Canadi*n should not be ordered, pursuant to subsection 35(4) of the NTA, 1987, to cease and desist from:

  1. offering the upgrade programme where the concurrence of other designated carriers had not been obtained under bilateral air transport agreements;
  2. if such concurrence had been obtained, offering the upgrade programme prior to December 5, 1992 (the effective date of the tariff filed by the carrier), without indicating that such programme is subject to government approval; and
  3. transporting passengers under the terms of the programme prior to that date.

AND WHEREAS the Agency further ordered Canadi*n, on an interim ex parte basis, pursuant to subsection 40(3) of the NTA, 1987, for the time the Agency deemed necessary to rule on the show cause order, to cease and desist immediately from the activities relating to the show cause order;

AND WHEREAS the Agency also ordered Canadi*n to provide evidence, within three (3) business days of the Agency letter dated November 20, 1992, that it had satisfied the requirements of the interim ex parte cease and desist order;

AND WHEREAS by letter dated November 24, 1992, Canadi*n filed its reply to the orders of the Agency, indicating that it had advised other designated carriers of its intention to file an upgrade programme and that none of these carriers expressed any objections to that programme. With respect to Canada-France, it did not attempt to obtain the concurrence of Air Canada because of its belief that that carrier would never agree to the initiative;

AND WHEREAS Canadi*n further indicated that confusion would be created should, prior to December 5, 1992, the upgrade programme be identified as being "subject to government approval" in advertisements and displays in Computer Reservations Systems;

AND WHEREAS since Canadi*n did not address the question of whether passengers were being transported, contrary to the interim ex parte cease and desist order of the Agency, Agency staff conducted a test telephone call on November 25, 1992 to a reservations office of Canadi*n and learned that the upgrade programme was available for immediate travel;

AND WHEREAS the Agency has considered the matter and is of the opinion that Canadi*n has contravened the interim ex parte cease and desist order, and has failed to show cause why it should not be ordered to cease and desist from engaging in the aforementioned activities;

AND WHEREAS the tariff containing the upgrade programme has now taken effect, rendering moot the matters of attaching the proviso "subject to government approval" to any offers associated with the programme and the transportation of passengers under the terms of the programme prior to December 5, 1992;

AND WHEREAS the Agency views very seriously the actions of Canadi*n in relation to these matters, and cautions the carrier against further contraventions of this nature;

AND WHEREAS the Agency is of the opinion that Canadi*n should be required to cease and desist from transporting passengers under the terms of the upgrade programme, where the concurrence of other designated carriers has not been obtained.

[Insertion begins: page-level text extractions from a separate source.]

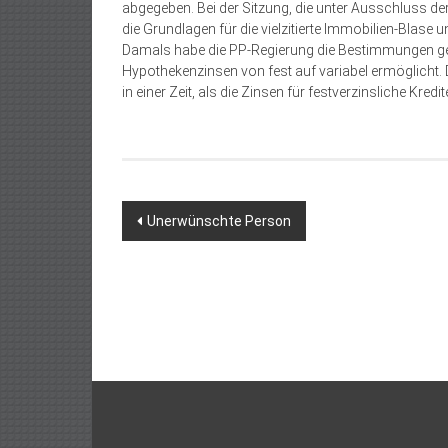
abgegeben. Bei der Sitzung, die unter Ausschluss der 
die Grundlagen für die vielzitierte Immobilien-Blase
Damals habe die PP-Regierung die Bestimmungen geä
Hypothekenzinsen von fest auf variabel ermöglicht.
in einer Zeit, als die Zinsen für festverzinsliche Kred
Beitragsnavigation
Unerwünschte Person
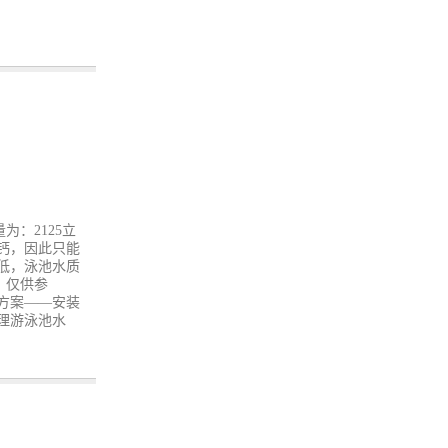
为：2125立
钙，因此只能
低，泳池水质
，仅供参
方案——安装
理游泳池水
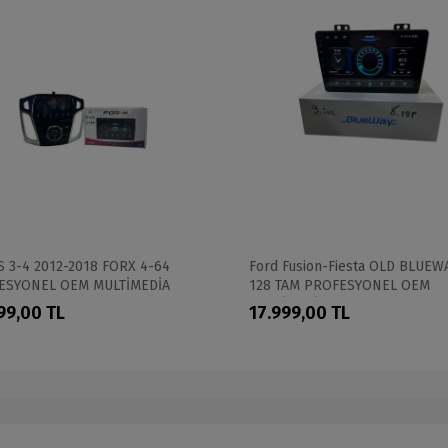
 3-4 2012-2018 FORX 4-64
Ford Fusion-Fiesta OLD BLUEW
ESYONEL OEM MULTİMEDİA
128 TAM PROFESYONEL OEM
MULTİMEDİA
99,00 TL
17.999,00 TL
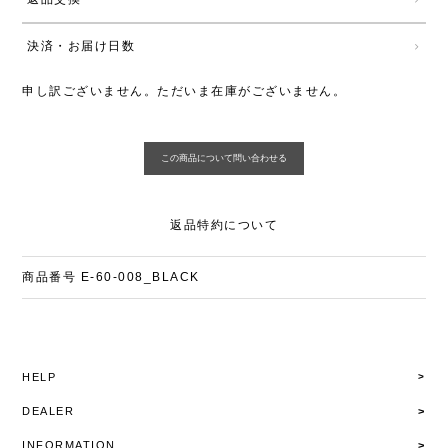
決済・お届け日数
申し訳ございません。ただいま在庫がございません。
返品特約について
商品番号
E-60-008_BLACK
HELP
DEALER
INFORMATION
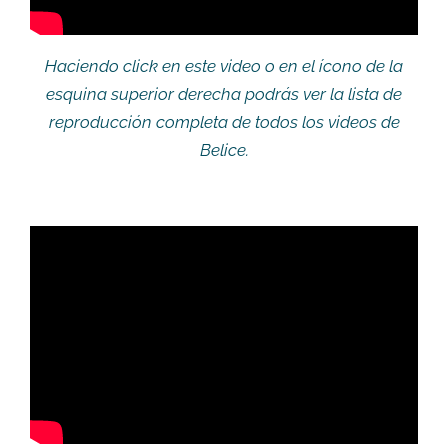
Haciendo click en este video o en el ícono de la
esquina superior derecha podrás ver la lista de
reproducción completa de todos los videos de
Belice.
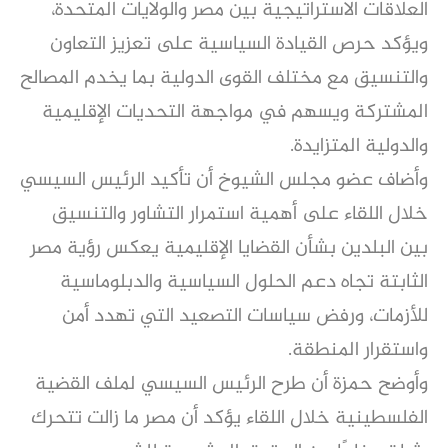
العلاقات الاستراتيجية بين مصر والولايات المتحدة،
ويؤكد حرص القيادة السياسية على تعزيز التعاون
والتنسيق مع مختلف القوى الدولية بما يخدم المصالح
المشتركة ويسهم في مواجهة التحديات الإقليمية
والدولية المتزايدة.
وأضاف عضو مجلس الشيوخ أن تأكيد الرئيس السيسي
خلال اللقاء على أهمية استمرار التشاور والتنسيق
بين البلدين بشأن القضايا الإقليمية يعكس رؤية مصر
الثابتة تجاه دعم الحلول السياسية والدبلوماسية
للأزمات، ورفض سياسات التصعيد التي تهدد أمن
واستقرار المنطقة.
وأوضح حمزة أن طرح الرئيس السيسي لملف القضية
الفلسطينية خلال اللقاء يؤكد أن مصر ما زالت تتحرك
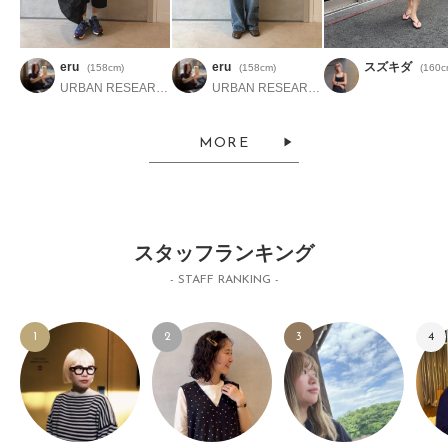
eru
eru
スズキダ
(158cm)
(158cm)
(160c
URBAN RESEARCH Store ルクア大阪
URBAN RESEARCH Store ルクア大阪
MORE
スタッフランキング
- STAFF RANKING -
1
2
3
4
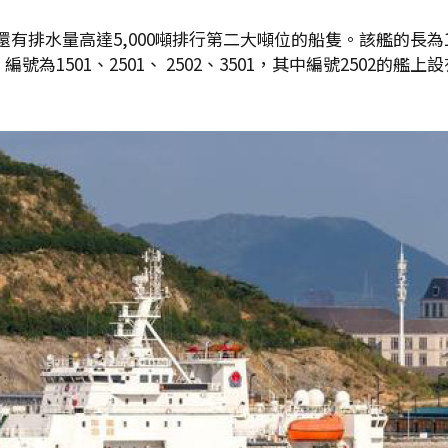
排水量高達5,000噸排行第二大噸位的船隻。該艦的長為1
號為1501、2501、 2502、3501，其中編號2502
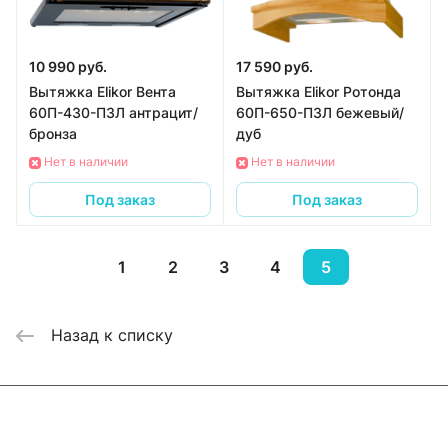
10 990 руб.
17 590 руб.
Вытяжка Elikor Вента
Вытяжка Elikor Ротонда
60П-430-П3Л антрацит/
60П-650-П3Л бежевый/
бронза
дуб
Нет в наличии
Нет в наличии
Под заказ
Под заказ
1
2
3
4
5
Назад к списку
Интернет-магазин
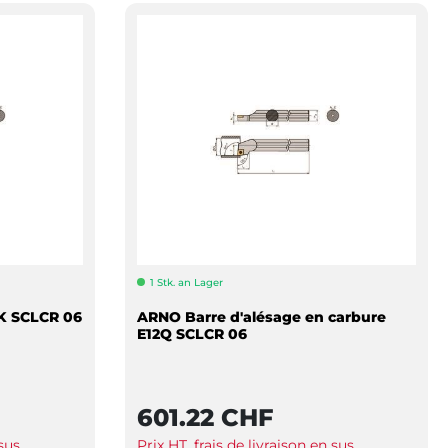
1 Stk. an Lager
K SCLCR 06
ARNO Barre d'alésage en carbure
E12Q SCLCR 06
601.22 CHF
 sus
Prix HT, frais de livraison en sus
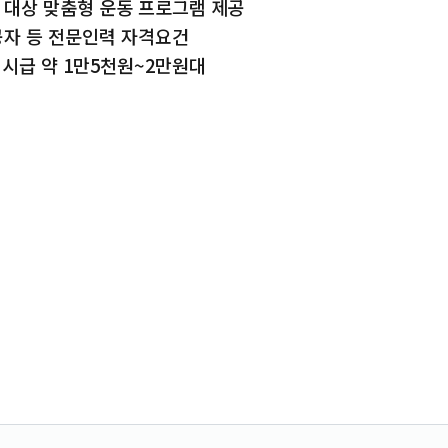
신 대상 맞춤형 운동 프로그램 제공
자 등 전문인력 자격요건
 시급 약 1만5천원~2만원대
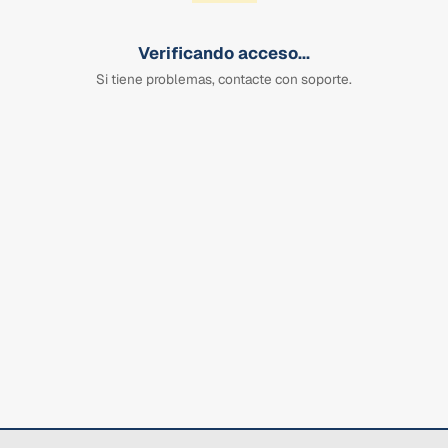
Verificando acceso...
Si tiene problemas, contacte con soporte.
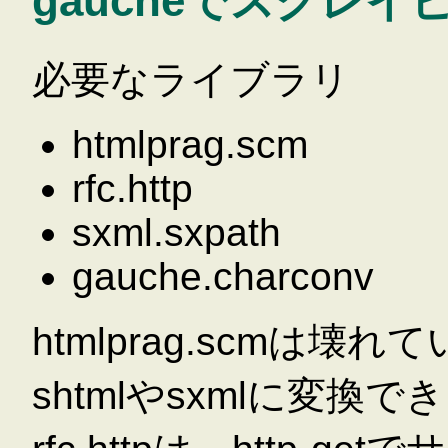
gaucheでスクレ
必要なライブラリ
htmlprag.scm
rfc.http
sxml.sxpath
gauche.charconv
htmlprag.scmは壊
shtmlやsxmlに変換で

NOW THEREFORE, IT IS ORDERED THAT:

Canadian Airlines International Ltd. carrying on business under the firm name and style of either Canadian Airlines International or Canadi*n is hereby required to immediately cease and desist from offering the upgrade programme where the concurrence of other designated carriers has not been obtained in accordance with bilateral air transport agreements.

1. 1 The Company's symbol appears between the "i" and the "n" in the trade name.